Question

Amt of 25percent pure caco3 required to obtain 11.2 litr co2 when reacts with H2SO4 ​

Answer 1

answer : option (4) 200g

explanation : when calcium carbonate is heated , gives carbon dioxide and calcium oxide.

i.e., $CaCO_3\rightarrow CaO+CO_2$

here it is clear that one mole of calcium carbonate produced one mole of carbon dioxide.

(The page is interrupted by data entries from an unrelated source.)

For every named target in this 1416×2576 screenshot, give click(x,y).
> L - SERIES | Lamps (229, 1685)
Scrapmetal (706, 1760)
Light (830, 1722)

so, amount of calcium carbonate required to produce 11.2litre CO2 at STP= mole of calcium carbonate in 11.2 litre × molar mass of calcium carbonate

[ you should know, volume of 1 mole of gas at STP/ NTP = 22.4L, molar mass of CaCO3 = 100g/mol ]

= 11.2/22.4 × 100

= 50g

but question said “ find 25% pure CaCO3”

so, 25 % of x = 50g

or, 25 × x/100 = 50g

or, x = 200g

hence, amount of 25% pure CaCO3 is 200g.

Answer 2

Answer: 200 grams

Explanation:

$CaCO_3+H_2SO_4\rightarrow CaSO_4+H_2O+CO_2$

$\text{Number of moles}=\frac{\text{Given volume}}{\text{Molar volume}}$

$\text{Number of moles of carbon dioxide}=\frac{11.2}{22.4}=0.5moles$

According to stoichiometry:

1 mole of $CO_2$ is produced from = 1 mole of $CaCO_3$

0.5 moles of $CO_2$ are  produced from =$\frac{1}{1}\times 0.5=0.5moles$ of $CaCO_3$

Mass of $CaCO_3=[tex]moles\times {\text {Molar mass}}=0.5\times 100=50g$

As  $CaCO_3$ is 25% pure , the amount required will be=$\frac{100}{25}\times 50=200g$

The amount of 25 percent pure  $CaCO_3$ required to obtain 11.2 liter $CO_2$ when reacts with $H_2SO_4$ is 200 g.